The last digit may be restricted to 0 (because the first digit is a 1)"""
if n == 1:
if lastDigitMustBeZero:
return 1 # only legal answer is 0
else:
return 2 # could be 1 or 0.
elif n == 2:
if lastDigitMustBeZero:
return 2 # could be 00 or 10
else:
return 3 # could be 10, 01 or 00
else:
# Could be a 1, in which case next item is a zero.
return (
arcCombinations(n-2, lastDigitMustBeZero) # If it starts 10
+ arcCombinations(n-1, lastDigitMustBeZero) # If it starts 0
)
def circleCombinations(n):
"""Computes the number of legal combinations for a given circle size."""

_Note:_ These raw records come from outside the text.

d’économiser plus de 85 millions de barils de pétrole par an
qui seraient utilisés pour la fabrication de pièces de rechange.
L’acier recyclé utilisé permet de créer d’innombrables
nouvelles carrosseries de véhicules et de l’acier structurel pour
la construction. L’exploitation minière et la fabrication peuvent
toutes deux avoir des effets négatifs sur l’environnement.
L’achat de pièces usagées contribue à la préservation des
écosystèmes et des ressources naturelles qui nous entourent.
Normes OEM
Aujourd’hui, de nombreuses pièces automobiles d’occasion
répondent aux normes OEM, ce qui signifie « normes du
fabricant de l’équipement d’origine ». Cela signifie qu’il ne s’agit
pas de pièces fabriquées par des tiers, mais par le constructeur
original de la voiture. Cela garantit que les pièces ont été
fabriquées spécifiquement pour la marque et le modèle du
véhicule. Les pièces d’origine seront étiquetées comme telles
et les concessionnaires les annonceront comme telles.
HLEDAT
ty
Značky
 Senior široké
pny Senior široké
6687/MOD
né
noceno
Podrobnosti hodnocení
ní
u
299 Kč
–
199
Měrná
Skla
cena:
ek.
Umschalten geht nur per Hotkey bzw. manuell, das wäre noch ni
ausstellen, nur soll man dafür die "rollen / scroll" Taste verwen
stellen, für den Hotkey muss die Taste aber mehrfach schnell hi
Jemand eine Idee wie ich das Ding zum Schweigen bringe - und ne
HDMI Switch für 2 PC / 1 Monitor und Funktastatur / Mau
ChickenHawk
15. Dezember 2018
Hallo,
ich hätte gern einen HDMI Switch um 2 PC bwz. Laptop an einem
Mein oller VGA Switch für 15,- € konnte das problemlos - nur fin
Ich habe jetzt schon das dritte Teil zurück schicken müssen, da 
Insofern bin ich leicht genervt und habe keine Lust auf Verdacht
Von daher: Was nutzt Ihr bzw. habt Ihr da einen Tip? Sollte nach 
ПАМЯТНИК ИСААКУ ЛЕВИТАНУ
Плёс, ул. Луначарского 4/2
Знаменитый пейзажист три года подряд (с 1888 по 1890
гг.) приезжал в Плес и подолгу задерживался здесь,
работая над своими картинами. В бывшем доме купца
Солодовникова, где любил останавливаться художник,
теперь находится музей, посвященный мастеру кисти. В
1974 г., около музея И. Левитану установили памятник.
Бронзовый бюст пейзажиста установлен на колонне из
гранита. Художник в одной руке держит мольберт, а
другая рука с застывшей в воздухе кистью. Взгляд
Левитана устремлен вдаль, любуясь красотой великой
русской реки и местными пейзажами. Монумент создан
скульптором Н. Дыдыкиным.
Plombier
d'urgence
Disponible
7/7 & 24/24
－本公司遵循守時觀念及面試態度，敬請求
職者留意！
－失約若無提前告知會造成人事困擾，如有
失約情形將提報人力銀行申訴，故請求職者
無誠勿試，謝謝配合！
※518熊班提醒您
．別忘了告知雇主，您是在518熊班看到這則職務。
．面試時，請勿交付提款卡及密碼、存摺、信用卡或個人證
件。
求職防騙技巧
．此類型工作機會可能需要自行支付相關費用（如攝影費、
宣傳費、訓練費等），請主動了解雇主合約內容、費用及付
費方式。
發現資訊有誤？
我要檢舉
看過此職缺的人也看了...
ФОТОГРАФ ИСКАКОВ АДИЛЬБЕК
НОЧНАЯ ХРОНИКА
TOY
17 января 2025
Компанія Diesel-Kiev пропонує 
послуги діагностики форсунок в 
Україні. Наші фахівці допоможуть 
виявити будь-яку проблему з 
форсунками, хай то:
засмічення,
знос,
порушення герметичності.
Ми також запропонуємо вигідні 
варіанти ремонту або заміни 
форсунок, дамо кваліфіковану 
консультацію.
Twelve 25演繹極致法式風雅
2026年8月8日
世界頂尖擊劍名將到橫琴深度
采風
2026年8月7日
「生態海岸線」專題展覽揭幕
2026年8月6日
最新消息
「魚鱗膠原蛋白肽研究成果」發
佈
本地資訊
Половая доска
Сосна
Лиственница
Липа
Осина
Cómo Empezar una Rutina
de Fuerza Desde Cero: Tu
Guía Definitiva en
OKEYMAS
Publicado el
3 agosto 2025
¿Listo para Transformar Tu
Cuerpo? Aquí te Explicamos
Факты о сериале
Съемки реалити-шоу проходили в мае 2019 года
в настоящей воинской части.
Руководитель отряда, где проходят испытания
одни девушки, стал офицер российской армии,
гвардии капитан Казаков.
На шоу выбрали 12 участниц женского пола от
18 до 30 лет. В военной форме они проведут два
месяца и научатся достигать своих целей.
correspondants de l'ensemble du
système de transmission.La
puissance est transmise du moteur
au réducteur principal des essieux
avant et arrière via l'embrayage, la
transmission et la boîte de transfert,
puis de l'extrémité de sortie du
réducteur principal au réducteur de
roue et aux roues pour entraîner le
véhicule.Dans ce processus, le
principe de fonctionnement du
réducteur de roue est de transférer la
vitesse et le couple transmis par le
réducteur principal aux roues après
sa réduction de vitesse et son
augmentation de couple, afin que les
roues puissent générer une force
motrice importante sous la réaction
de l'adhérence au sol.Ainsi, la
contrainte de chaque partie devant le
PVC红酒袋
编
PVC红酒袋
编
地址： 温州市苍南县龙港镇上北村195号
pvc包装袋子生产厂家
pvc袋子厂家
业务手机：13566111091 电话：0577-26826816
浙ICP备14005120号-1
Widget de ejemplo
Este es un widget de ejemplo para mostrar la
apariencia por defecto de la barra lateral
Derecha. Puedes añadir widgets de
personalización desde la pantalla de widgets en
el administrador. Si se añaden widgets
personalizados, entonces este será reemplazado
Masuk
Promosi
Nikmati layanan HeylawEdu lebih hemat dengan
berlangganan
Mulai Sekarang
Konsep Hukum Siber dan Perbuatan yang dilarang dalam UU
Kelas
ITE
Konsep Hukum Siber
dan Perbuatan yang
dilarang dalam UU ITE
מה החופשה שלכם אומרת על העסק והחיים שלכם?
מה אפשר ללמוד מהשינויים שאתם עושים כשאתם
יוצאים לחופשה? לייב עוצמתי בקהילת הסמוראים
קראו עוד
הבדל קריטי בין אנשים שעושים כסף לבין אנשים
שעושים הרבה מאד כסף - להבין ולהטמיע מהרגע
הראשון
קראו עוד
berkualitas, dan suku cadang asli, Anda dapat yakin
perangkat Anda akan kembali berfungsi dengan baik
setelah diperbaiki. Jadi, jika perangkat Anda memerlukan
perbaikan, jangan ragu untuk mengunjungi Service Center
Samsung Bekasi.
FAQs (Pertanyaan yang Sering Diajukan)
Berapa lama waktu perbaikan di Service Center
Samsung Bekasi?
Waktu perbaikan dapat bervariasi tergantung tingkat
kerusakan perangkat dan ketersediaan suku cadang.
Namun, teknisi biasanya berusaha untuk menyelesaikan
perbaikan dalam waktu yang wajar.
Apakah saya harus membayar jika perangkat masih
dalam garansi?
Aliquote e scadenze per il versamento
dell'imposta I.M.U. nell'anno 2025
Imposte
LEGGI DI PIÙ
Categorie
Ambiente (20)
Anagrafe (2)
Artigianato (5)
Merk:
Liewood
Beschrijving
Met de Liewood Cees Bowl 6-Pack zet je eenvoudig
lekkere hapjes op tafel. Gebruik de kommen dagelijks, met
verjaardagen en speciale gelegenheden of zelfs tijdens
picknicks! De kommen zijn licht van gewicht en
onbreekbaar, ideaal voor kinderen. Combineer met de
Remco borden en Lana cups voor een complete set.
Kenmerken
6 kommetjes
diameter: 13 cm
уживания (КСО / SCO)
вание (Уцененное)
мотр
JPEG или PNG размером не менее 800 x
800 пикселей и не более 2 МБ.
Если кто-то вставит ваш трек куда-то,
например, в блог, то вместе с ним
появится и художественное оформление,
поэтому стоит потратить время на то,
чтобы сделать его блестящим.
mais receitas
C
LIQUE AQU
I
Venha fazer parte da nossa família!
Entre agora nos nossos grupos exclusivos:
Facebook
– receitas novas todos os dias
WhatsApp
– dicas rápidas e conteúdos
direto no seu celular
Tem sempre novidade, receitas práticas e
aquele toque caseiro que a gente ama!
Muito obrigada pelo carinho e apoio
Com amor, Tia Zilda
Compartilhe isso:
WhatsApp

# Handle case where it starts with 0 or with 1.
total = (
arcCombinations(n-1,True) # Number of combinations where first digit is a 1.
+
arcCombinations(n-1,False) # Number of combinations where first digit is a 0.
)
return total
print circleCombinations(13)
This problem is very similar to Zeckendorf representations. I can't find an obvious way to apply Zeckendorf's Theorem, due to the circularity constraint, but the Fibonacci numbers are obviously very prevalent in this problem.